Estate Planning For Blended Families
Many of our clients have so-called “blended” families. In such a family, one or both spouses have children from a prior marriage. Each spouse often has an equally strong desire to provide for their spouse (should spouse survive them) as well as provide for their children from a prior marriage.
As a result, practitioners frequently recommend the type of revocable living trust that creates a decedent’s trust upon the first spouse’s death. In most cases, this decedent’s trust will provide the surviving spouse with income and principal for reasonable health, education, maintenance, and support – the so-called “HEMS” standard.

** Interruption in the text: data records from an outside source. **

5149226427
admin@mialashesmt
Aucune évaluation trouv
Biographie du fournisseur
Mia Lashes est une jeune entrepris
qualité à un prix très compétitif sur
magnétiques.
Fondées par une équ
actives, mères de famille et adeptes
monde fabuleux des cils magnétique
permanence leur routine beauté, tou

The major downside to this arrangement is that it forces the children from a prior marriage to wait for their stepparent to die before they receive an inheritance from their biological parent. Where the relationship is already strained, a decedent’s trust will do nothing to ameliorate tensions. Further, during the surviving spouse’s lifetime, the burden of trust administration will fall upon a trustee who will, at a minimum, be required to report to the beneficiaries, maintain accurate books and records, and file tax returns for the decedent’s trust. This burden may go on for years if the surviving spouse was much younger than the first spouse to die.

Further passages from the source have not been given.